Consider the entries given below. Count the lines that include "елітою" and give only the count.

+++ Data shown

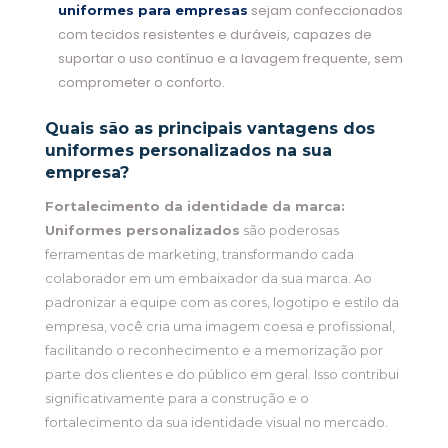
sejam confeccionados
uniformes para empresas
com tecidos resistentes e duráveis, capazes de
suportar o uso contínuo e a lavagem frequente, sem
comprometer o conforto.
Quais são as principais vantagens dos
uniformes personalizados na sua
empresa?
Fortalecimento da identidade da marca:
Uniformes personalizados
são poderosas
ferramentas de marketing, transformando cada
colaborador em um embaixador da sua marca. Ao
padronizar a equipe com as cores, logotipo e estilo da
empresa, você cria uma imagem coesa e profissional,
facilitando o reconhecimento e a memorização por
parte dos clientes e do público em geral. Isso contribui
significativamente para a construção e o
fortalecimento da sua identidade visual no mercado.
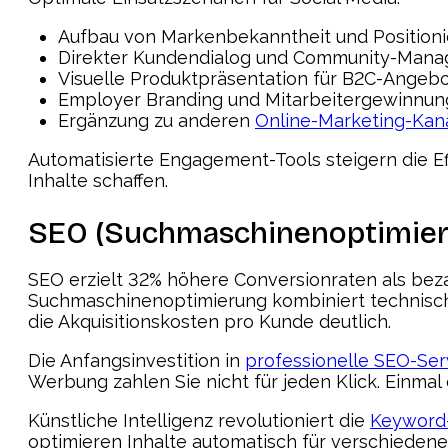
Aufbau von Markenbekanntheit und Positioni
Direkter Kundendialog und Community-Man
Visuelle Produktpräsentation für B2C-Angeb
Employer Branding und Mitarbeitergewinnun
Ergänzung zu anderen
Online-Marketing-Kan
Automatisierte Engagement-Tools steigern die Ef
Inhalte schaffen.
SEO (Suchmaschinenoptimieru
SEO erzielt 32% höhere Conversionraten als bez
Suchmaschinenoptimierung kombiniert technisch
die Akquisitionskosten pro Kunde deutlich.
Die Anfangsinvestition in
professionelle SEO-Ser
Werbung zahlen Sie nicht für jeden Klick. Einmal 
Künstliche Intelligenz revolutioniert die
Keyword
optimieren Inhalte automatisch für verschieden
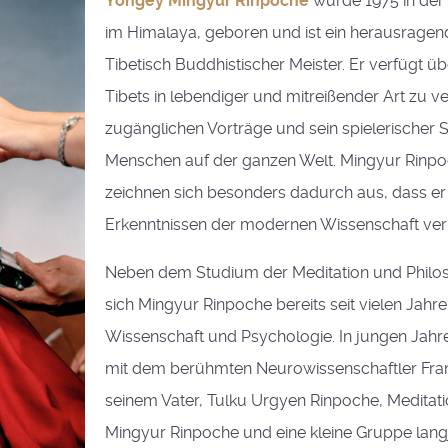
Yongey Mingyur Rinpoche
wurde 1975 in der 
im Himalaya, geboren und ist ein herausragende
Tibetisch Buddhistischer Meister. Er verfügt übe
Tibets in lebendiger und mitreißender Art zu ve
zugänglichen Vorträge und sein spielerischer 
Menschen auf der ganzen Welt. Mingyur Rinpoc
zeichnen sich besonders dadurch aus, dass er
Erkenntnissen der modernen Wissenschaft ver
Neben dem Studium der Meditation und Philo
sich Mingyur Rinpoche bereits seit vielen Jahr
Wissenschaft und Psychologie. In jungen Jahr
mit dem berühmten Neurowissenschaftler Fran
seinem Vater, Tulku Urgyen Rinpoche, Meditatio
Mingyur Rinpoche und eine kleine Gruppe langj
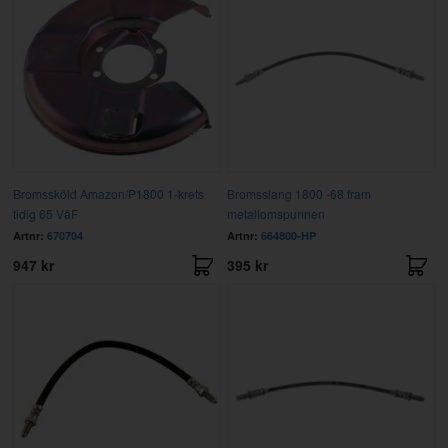
Bromssköld Amazon/P1800 1-krets
Bromsslang 1800 -68 fram
tidig 65 VäF
metallomspunnen
Artnr:
670704
Artnr:
664800-HP
947 kr
395 kr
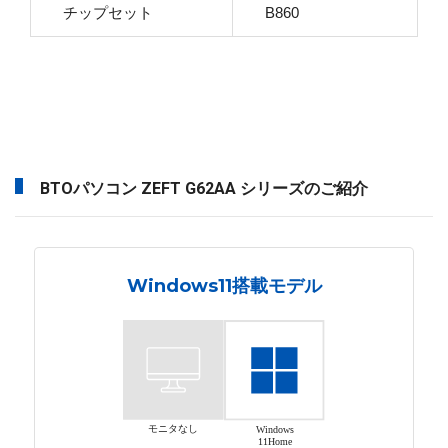
チップセット
B860
BTOパソコン ZEFT G62AA シリーズのご紹介
Windows11搭載モデル
モニタなし
Windows
11Home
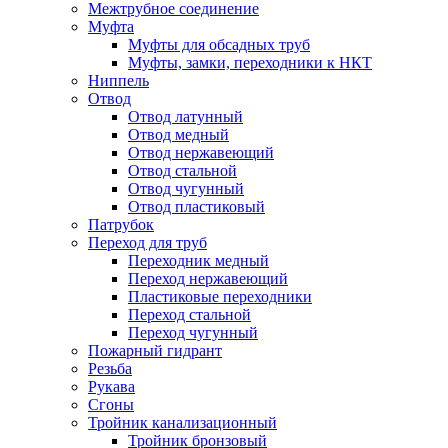
Межтрубное соединение
Муфта
Муфты для обсадных труб
Муфты, замки, переходники к НКТ
Ниппель
Отвод
Отвод латунный
Отвод медный
Отвод нержавеющий
Отвод стальной
Отвод чугунный
Отвод пластиковый
Патрубок
Переход для труб
Переходник медный
Переход нержавеющий
Пластиковые переходники
Переход стальной
Переход чугунный
Пожарный гидрант
Резьба
Рукава
Сгоны
Тройник канализационный
Тройник бронзовый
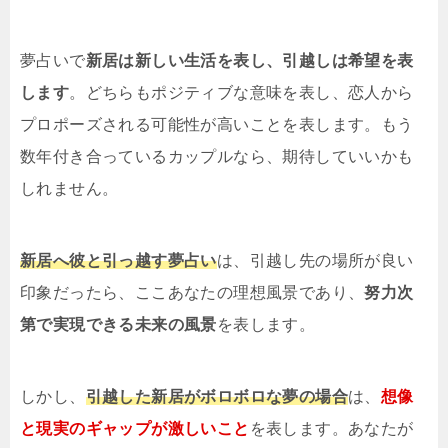
夢占いで
新居は新しい生活を表し、引越しは希望を表
します
。どちらもポジティブな意味を表し、恋人から
プロポーズされる可能性が高いことを表します。もう
数年付き合っているカップルなら、期待していいかも
しれません。
新居へ彼と引っ越す夢占い
は、引越し先の場所が良い
印象だったら、ここあなたの理想風景であり、
努力次
第で実現できる未来の風景
を表します。
しかし、
引越した新居がボロボロな夢の場合
は、
想像
と現実のギャップが激しいこと
を表します。あなたが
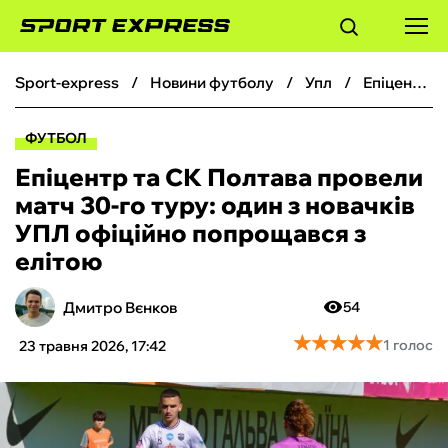
sport-express
новини футболу
упл
Епіцентр та СК Полтава провели матч 30-го туру: один з новачків УПЛ офіційно попрощався з елітою
ФУТБОЛ
ФУТБОЛ
БАСКЕТБОЛ
Епіцентр та СК Полтава провели
матч 30-го туру: один з новачків
БОКС
УПЛ офіційно попрощався з
елітою
ХОКЕЙ
Дмитро Вєнков
54
ТЕНІС
★
★
★
★
★
★
★
★
★
★
1 голос
23 травня 2026, 17:42
КІБЕРСПОРТ
ЧС-2026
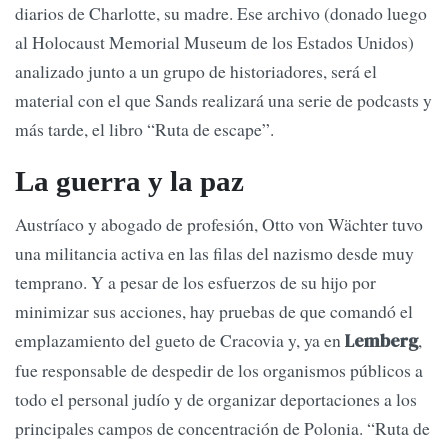
diarios de Charlotte, su madre. Ese archivo (donado luego
al Holocaust Memorial Museum de los Estados Unidos)
analizado junto a un grupo de historiadores, será el
material con el que Sands realizará una serie de podcasts y
más tarde, el libro “Ruta de escape”.
La guerra y la paz
Austríaco y abogado de profesión, Otto von Wächter tuvo
una militancia activa en las filas del nazismo desde muy
temprano. Y a pesar de los esfuerzos de su hijo por
minimizar sus acciones, hay pruebas de que comandó el
emplazamiento del gueto de Cracovia y, ya en
,
Lemberg
fue responsable de despedir de los organismos públicos a
todo el personal judío y de organizar deportaciones a los
principales campos de concentración de Polonia. “Ruta de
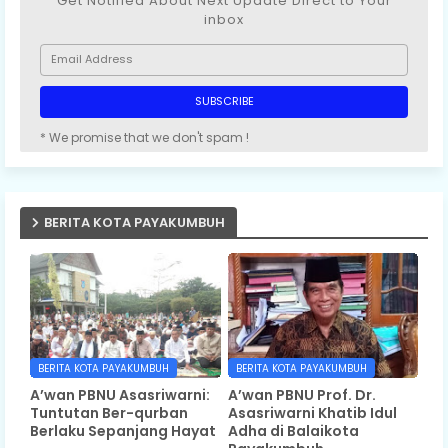
Get Notified About Next Update Direct to Your
inbox
* We promise that we don't spam !
BERITA KOTA PAYAKUMBUH
BERITA KOTA PAYAKUMBUH
BERITA KOTA PAYAKUMBUH
A’wan PBNU Asasriwarni:
A’wan PBNU Prof. Dr.
Tuntutan Ber-qurban
Asasriwarni Khatib Idul
Berlaku Sepanjang Hayat
Adha di Balaikota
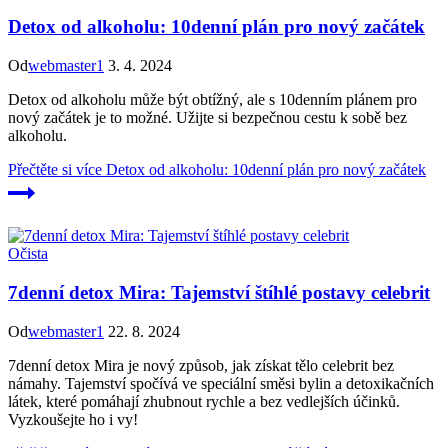
Detox od alkoholu: 10denní plán pro nový začátek
Od
webmaster1
3. 4. 2024
Detox od alkoholu může být obtížný, ale s 10denním plánem pro
nový začátek je to možné. Užijte si bezpečnou cestu k sobě bez
alkoholu.
Přečtěte si více
Detox od alkoholu: 10denní plán pro nový začátek
Očista
7denní detox Mira: Tajemství štíhlé postavy celebrit
Od
webmaster1
22. 8. 2024
7denní detox Mira je nový způsob, jak získat tělo celebrit bez
námahy. Tajemství spočívá ve speciální směsi bylin a detoxikačních
látek, které pomáhají zhubnout rychle a bez vedlejších účinků.
Vyzkoušejte ho i vy!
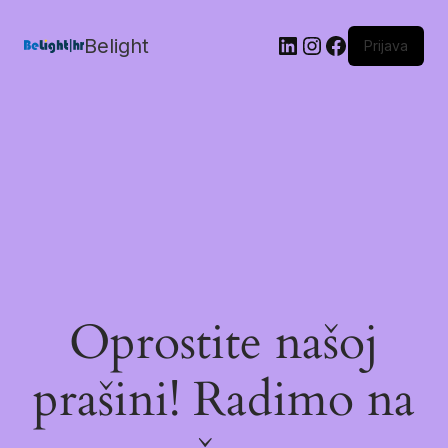
Belight
Prijava
Oprostite našoj
prašini! Radimo na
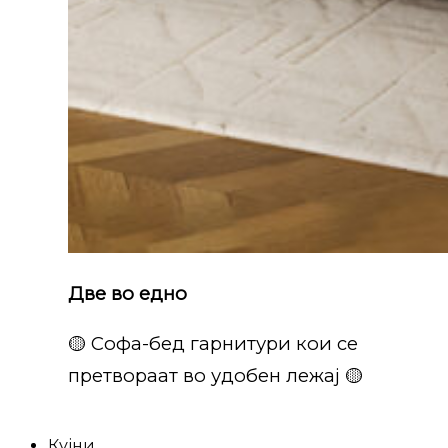
Две во едно
🟡 Софа-бед гарнитури кои се
претвораат во удобен лежај 🟡
Кујни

++++++

Result >>
2